## YOUR TASK
Produce an exact transcript of all the records.

## MATERIAL TO PROCESS
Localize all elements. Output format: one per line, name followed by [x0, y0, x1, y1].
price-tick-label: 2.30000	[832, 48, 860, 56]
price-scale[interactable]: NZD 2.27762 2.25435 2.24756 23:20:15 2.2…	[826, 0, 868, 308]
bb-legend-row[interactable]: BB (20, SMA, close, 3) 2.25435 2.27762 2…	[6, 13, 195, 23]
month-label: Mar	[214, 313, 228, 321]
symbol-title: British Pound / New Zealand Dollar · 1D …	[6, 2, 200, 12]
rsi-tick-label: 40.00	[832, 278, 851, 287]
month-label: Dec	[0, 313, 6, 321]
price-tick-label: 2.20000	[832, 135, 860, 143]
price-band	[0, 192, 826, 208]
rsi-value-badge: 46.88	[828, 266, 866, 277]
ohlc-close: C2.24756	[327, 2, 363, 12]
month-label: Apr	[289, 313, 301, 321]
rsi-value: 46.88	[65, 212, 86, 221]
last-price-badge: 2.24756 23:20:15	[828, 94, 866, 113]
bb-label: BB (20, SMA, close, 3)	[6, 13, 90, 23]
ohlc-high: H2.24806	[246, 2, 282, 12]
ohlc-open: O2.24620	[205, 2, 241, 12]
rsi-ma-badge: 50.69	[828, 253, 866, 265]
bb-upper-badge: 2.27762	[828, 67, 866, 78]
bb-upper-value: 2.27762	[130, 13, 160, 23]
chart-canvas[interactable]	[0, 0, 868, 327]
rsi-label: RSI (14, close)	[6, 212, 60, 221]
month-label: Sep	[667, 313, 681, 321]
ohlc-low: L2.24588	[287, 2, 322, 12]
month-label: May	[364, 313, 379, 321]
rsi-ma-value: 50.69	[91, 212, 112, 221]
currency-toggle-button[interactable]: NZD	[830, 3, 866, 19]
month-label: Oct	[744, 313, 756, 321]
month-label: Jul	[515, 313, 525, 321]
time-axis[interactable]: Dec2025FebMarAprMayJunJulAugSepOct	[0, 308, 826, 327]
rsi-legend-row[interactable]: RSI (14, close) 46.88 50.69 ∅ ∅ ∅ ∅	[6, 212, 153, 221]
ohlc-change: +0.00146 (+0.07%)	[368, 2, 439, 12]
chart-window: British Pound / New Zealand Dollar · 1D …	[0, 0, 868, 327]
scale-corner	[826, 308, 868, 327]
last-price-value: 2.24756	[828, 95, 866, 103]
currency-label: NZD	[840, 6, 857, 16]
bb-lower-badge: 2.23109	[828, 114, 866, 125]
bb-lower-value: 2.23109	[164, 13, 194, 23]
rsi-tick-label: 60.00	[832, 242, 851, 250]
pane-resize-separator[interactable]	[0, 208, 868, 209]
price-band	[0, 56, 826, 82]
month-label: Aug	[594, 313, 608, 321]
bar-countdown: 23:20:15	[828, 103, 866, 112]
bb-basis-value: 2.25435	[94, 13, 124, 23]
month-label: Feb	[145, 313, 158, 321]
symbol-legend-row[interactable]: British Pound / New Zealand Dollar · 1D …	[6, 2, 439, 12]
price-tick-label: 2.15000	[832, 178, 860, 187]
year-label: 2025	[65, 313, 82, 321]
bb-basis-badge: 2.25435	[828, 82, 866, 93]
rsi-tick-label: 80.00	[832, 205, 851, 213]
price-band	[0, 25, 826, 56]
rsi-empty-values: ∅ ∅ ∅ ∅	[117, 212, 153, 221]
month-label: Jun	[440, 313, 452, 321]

## WRITTEN ANSWER
Localize all elements. Output format: one per line, name followed by [x0, y0, x1, y1].
price-tick-label: 2.30000	[832, 48, 860, 56]
price-scale[interactable]: NZD 2.27762 2.25435 2.24756 23:20:15 2.2…	[826, 0, 868, 308]
bb-legend-row[interactable]: BB (20, SMA, close, 3) 2.25435 2.27762 2…	[6, 13, 195, 23]
month-label: Mar	[214, 313, 228, 321]
symbol-title: British Pound / New Zealand Dollar · 1D …	[6, 2, 200, 12]
rsi-tick-label: 40.00	[832, 278, 851, 287]
month-label: Dec	[0, 313, 6, 321]
price-tick-label: 2.20000	[832, 135, 860, 143]
price-band	[0, 192, 826, 208]
rsi-value-badge: 46.88	[828, 266, 866, 277]
ohlc-close: C2.24756	[327, 2, 363, 12]
month-label: Apr	[289, 313, 301, 321]
rsi-value: 46.88	[65, 212, 86, 221]
last-price-badge: 2.24756 23:20:15	[828, 94, 866, 113]
bb-label: BB (20, SMA, close, 3)	[6, 13, 90, 23]
ohlc-high: H2.24806	[246, 2, 282, 12]
ohlc-open: O2.24620	[205, 2, 241, 12]
rsi-ma-badge: 50.69	[828, 253, 866, 265]
bb-upper-badge: 2.27762	[828, 67, 866, 78]
bb-upper-value: 2.27762	[130, 13, 160, 23]
chart-canvas[interactable]	[0, 0, 868, 327]
rsi-label: RSI (14, close)	[6, 212, 60, 221]
month-label: Sep	[667, 313, 681, 321]
ohlc-low: L2.24588	[287, 2, 322, 12]
month-label: May	[364, 313, 379, 321]
rsi-ma-value: 50.69	[91, 212, 112, 221]
currency-toggle-button[interactable]: NZD	[830, 3, 866, 19]
month-label: Oct	[744, 313, 756, 321]
month-label: Jul	[515, 313, 525, 321]
time-axis[interactable]: Dec2025FebMarAprMayJunJulAugSepOct	[0, 308, 826, 327]
rsi-legend-row[interactable]: RSI (14, close) 46.88 50.69 ∅ ∅ ∅ ∅	[6, 212, 153, 221]
ohlc-change: +0.00146 (+0.07%)	[368, 2, 439, 12]
chart-window: British Pound / New Zealand Dollar · 1D …	[0, 0, 868, 327]
scale-corner	[826, 308, 868, 327]
last-price-value: 2.24756	[828, 95, 866, 103]
currency-label: NZD	[840, 6, 857, 16]
bb-lower-badge: 2.23109	[828, 114, 866, 125]
bb-lower-value: 2.23109	[164, 13, 194, 23]
rsi-tick-label: 60.00	[832, 242, 851, 250]
pane-resize-separator[interactable]	[0, 208, 868, 209]
price-band	[0, 56, 826, 82]
month-label: Aug	[594, 313, 608, 321]
bar-countdown: 23:20:15	[828, 103, 866, 112]
bb-basis-value: 2.25435	[94, 13, 124, 23]
month-label: Feb	[145, 313, 158, 321]
symbol-legend-row[interactable]: British Pound / New Zealand Dollar · 1D …	[6, 2, 439, 12]
price-tick-label: 2.15000	[832, 178, 860, 187]
year-label: 2025	[65, 313, 82, 321]
bb-basis-badge: 2.25435	[828, 82, 866, 93]
rsi-tick-label: 80.00	[832, 205, 851, 213]
price-band	[0, 25, 826, 56]
rsi-empty-values: ∅ ∅ ∅ ∅	[117, 212, 153, 221]
month-label: Jun	[440, 313, 452, 321]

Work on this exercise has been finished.